2. PDFHUB 4-Tier Ingestion Architecture
To address these challenges, PDFHUB is built on a logical 4-tier pipeline:
Source PDF (GSO/GDC) ──► Document Management Tier
└──► Parsing Tier (LlamaParse/LiteParse)
└──► Ingestion Tier (LlamaExtract/Pydantic Schema)
└──► Normalization Tier (PostgreSQL/DuckDB)
- Document Management Tier: Classifies and tags uploaded PDFs by year, publishing agency (General Statistics Office, General Department of Vietnam Customs, Ministry of Finance), and topic.

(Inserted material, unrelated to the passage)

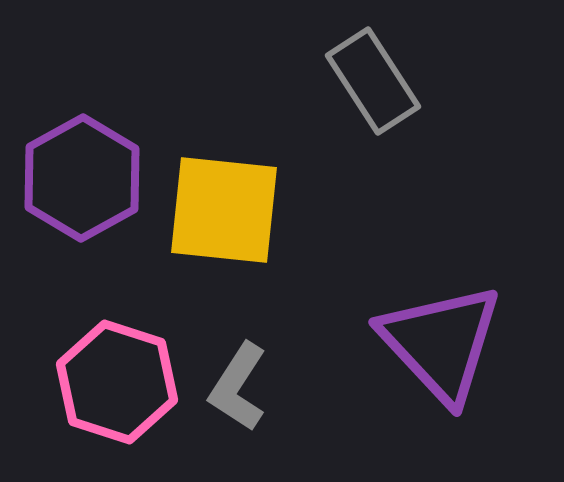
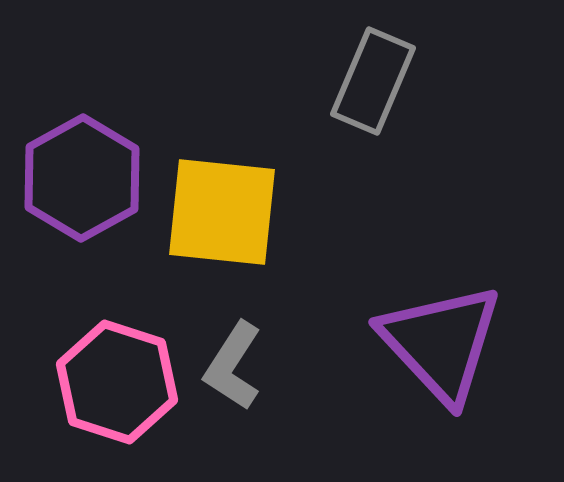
gray rectangle: rotated 56 degrees clockwise
yellow square: moved 2 px left, 2 px down
gray L-shape: moved 5 px left, 21 px up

- Layout-aware Parsing Tier: Employs LlamaParse Cloud or LiteParse local to analyze the document's spatial layout, isolating tables from surrounding text and exporting them as JSON matrices or structured Markdown.
- Schema-based Ingestion Tier: Uses pre-defined Pydantic schemas to map table grids row-by-row (
PER_TABLE_ROW) into typed database records. - Normalization & Database Tier: Normalizes classification codes (VSIC sector codes, administrative region codes, HS commodity codes), handles missing data symbols (e.g.,
-,..,x), and merges annual records into time-series panel data.